Minha pele foi esfregada com violência, meus cabelos puxados de um lado para o outro enquanto tiravam os nós. Não me lembrava da última vez que havia penteado meus cabelos. Preferiria que os tivessem cortado logo. Fui vestida com um tecido macio e suave, algo estranho para minha pele cobertas por cicatrizes, então passaram algo no meu rosto e lábios.

― Mantenha os olhos fechados, eu vou tirar a venda. ― A mulher instruiu e eu obedeci. 

O grosso tecido foi removido e algo fino foi colocado em seu lugar. Não ousei abrir os olhos e me mantive imóvel. O novo tecido foi preso atrás da minha cabeça e então houve alguns assobios, palmas e risadas.

― Está pronta, podem levá-la. Eu preciso de um banho. ― Fui puxada pelo braço e jogada novamente em uma gaiola, mas era diferente da habitual. 

Tateando ao redor, senti que o chão era macio, felpudo até. Toquei as grades, lisas e com um formato arredondado, diferente das barras gastas pela ferrugem e retangulares com as quais eu estava acostumada. Então eu tentei sentir o teto da gaiola, mas estava muito mais alto. Precisei ficar de joelhos e erguer meus braços para senti-lo. O cheiro também estava completamente diferente. Era um arma doce e enjoativo, A gaiola deu um solavanco, me derrubando sentada, então começou a se mover. Abracei meus joelhos, o medo do desconhecido, do que o mestre desejaria naquela noite, meus dons ou meu corpo. Fosse qualquer um deles, meu estômago se embrulhou na hora.

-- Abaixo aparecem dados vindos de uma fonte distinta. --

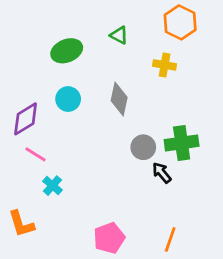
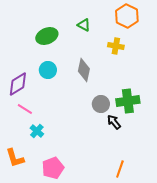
pink pentagon: (109, 238) -> (53, 168), moved

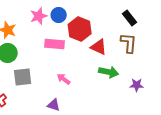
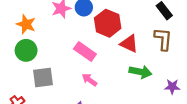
pink rectangle: (55, 44) -> (85, 52), moved, turned 30

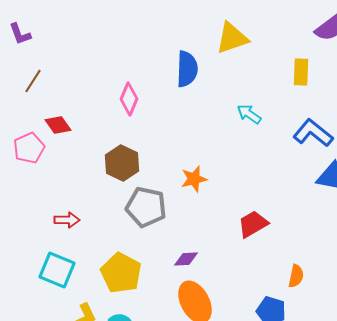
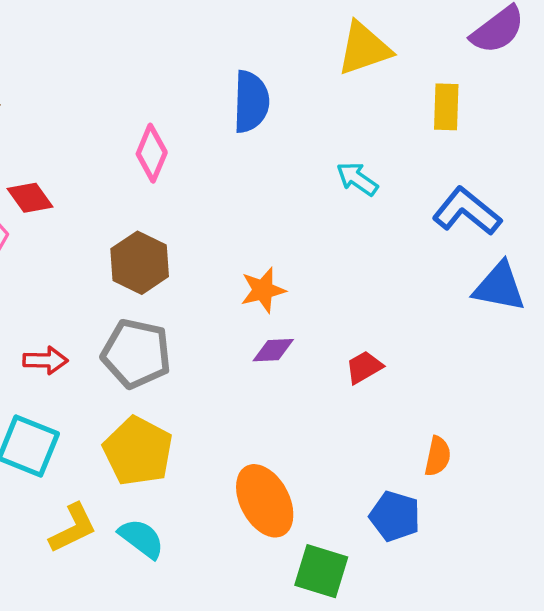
yellow triangle: (232, 38) -> (364, 49), moved
gray pentagon: (146, 207) -> (136, 354), moved
red trapezoid: (253, 224) -> (364, 367), size x0.7
purple diamond: (186, 259) -> (273, 350), moved

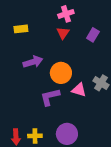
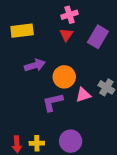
yellow rectangle: (21, 29) -> (22, 31), size x1.5
purple rectangle: (93, 35) -> (98, 37), size x1.5
pink triangle: (79, 90) -> (83, 95), turned -35

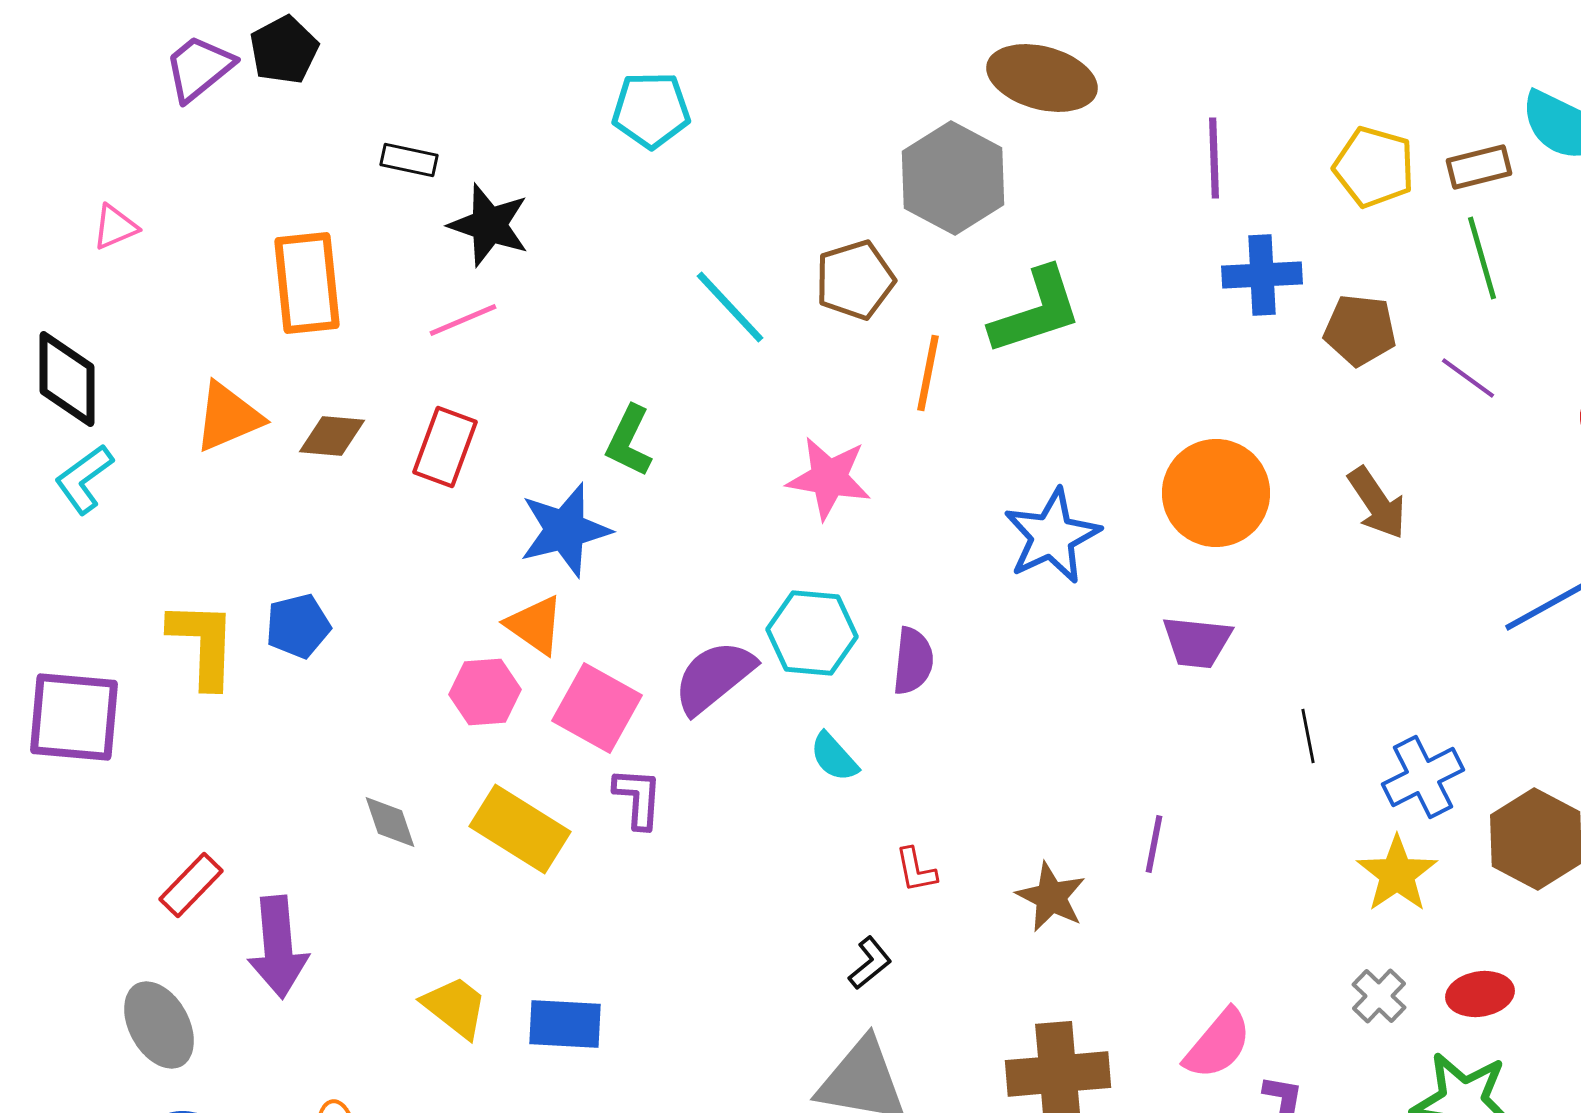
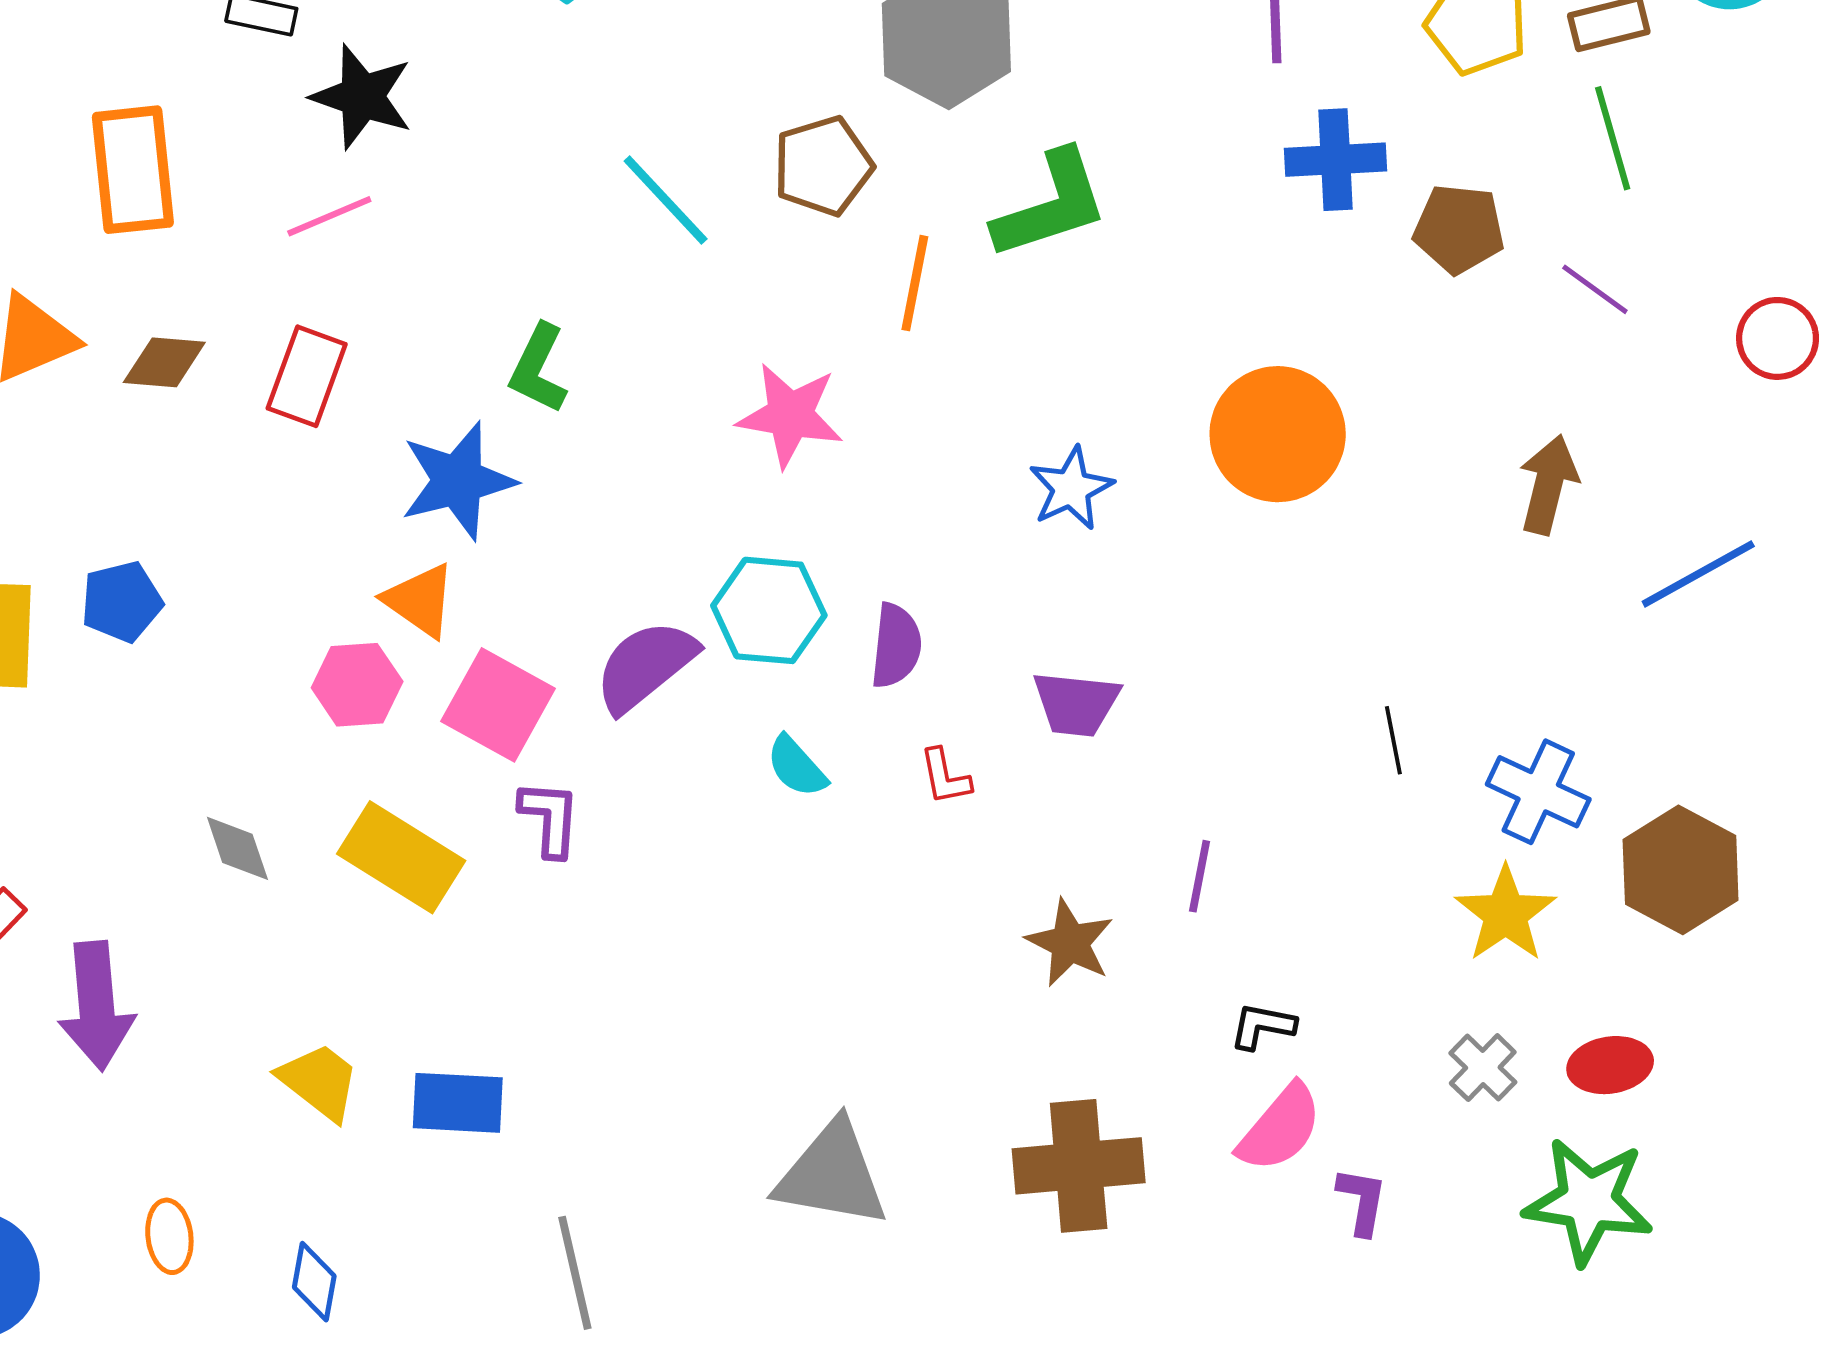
brown arrow: (1377, 503) -> (1548, 485), moved, turned -132
blue star: (1052, 536) -> (1071, 488), size x0.7
purple trapezoid: (1197, 642) -> (1076, 704), moved
blue cross: (1423, 777) -> (1538, 792), turned -38
red L-shape: (916, 870) -> (945, 777), moved
black L-shape: (870, 963) -> (1262, 1026), moved, turned -130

― Aí está ela! Minha Linnea! ― o mestre disse com uma estranha felicidade em sua voz.― Será o destaque da minha exibição, me tesouro mais importante. Coloquem-na sobre mesa de gelo. Vai combinar perfeitamente com a decoração. ― Mias solavancos e então um vento gelado subiu, me fazendo tremer e minha pele se arrepiar. ― Agora, o toque final, o tesouro escondido por de trás dessa linda venda. Abra os seus olhos, Linnea.

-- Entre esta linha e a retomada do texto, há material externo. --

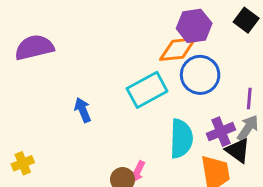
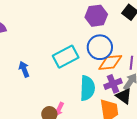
orange diamond: (178, 49) -> (110, 62), moved

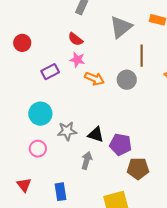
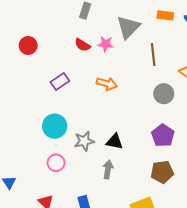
red circle: (22, 43) -> (28, 46), moved
pink star: (77, 60) -> (106, 44), moved
gray circle: (127, 80) -> (164, 94), moved
purple pentagon: (121, 145) -> (163, 135), moved, turned 30

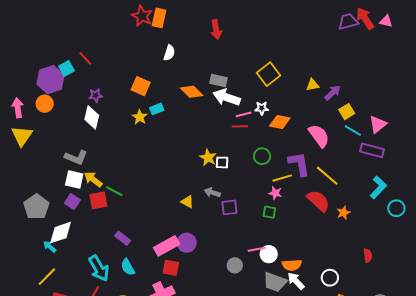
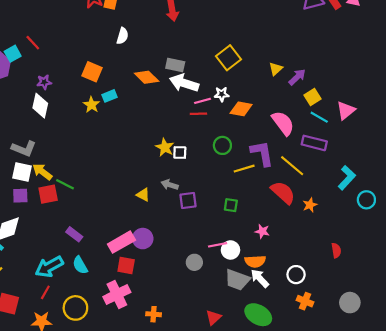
yellow triangle: (313, 85) -> (276, 69), turned -32
purple rectangle: (372, 150) -> (314, 143), moved
pink star: (275, 193) -> (262, 231), moved
purple square: (72, 201) -> (20, 196), turned -35
cyan arrow: (99, 268) -> (49, 267), turned 92

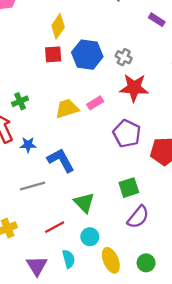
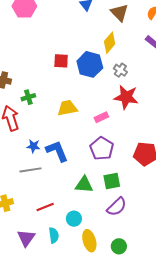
yellow diamond: (58, 26) -> (110, 43), moved
pink rectangle: (95, 103) -> (101, 117), moved
purple pentagon: (127, 134) -> (102, 148), moved
blue star: (28, 145) -> (33, 146), moved
green triangle: (84, 203) -> (84, 185), moved, turned -48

Com a ordem do mestre, mesmo apavorada com o preço a ser pago por fazê-lo, eu abri meus olhos. Porém, nada aconteceu. O mestre sorria de um lugar mais baixo de onde eu estava, o charuto com sua fumaça fedorenta no canto de sua boca. Todos no lugar olhavam na minha direção, alguns em choque, outros com um sorriso e olhares estranhos que me fizeram tremer novamente, mas não pelo frio.

― Maravilhoso! Funciona perfeitamente. Não valeria de nada exibir minha joia se ela ficasse escondida. Contacte a feiticeira que criou essa venda e lhe dê um bônus generoso. ― O mestre deu as costas rindo e foi na direção de uma enorme porta.

Homens e mulheres chegavam, um após o outro e paravam diante da minha jaula, olhando com curiosidade para mim, assim como eu olhava para eles. Nunca havia visto outras pessoas além do mestre, então fiquei empolgada com aquela oportunidade. De repente, senti algo puxando minha atenção. Um homem, cabelos negros como a própria escuridão, olhos profundos e misteriosos cuja cor se assemelhava aos seus cabelos, entrou sem dizer nenhuma palavra ao mestre. Seu rosto não expressava nenhuma emoção, seus traços forte e marcantes eram agradáveis de se observar.

Algo parecia estar me puxando na direção daquele homem, em seu terno escuro que abraçava seu corpo forte, ele se virou na minha direção. Segurei as barras da jaula, desejando me aproximar mais dele. Nossos olhares se encontraram e, pela primeira vez, senti meu coração bater com força em meu peito.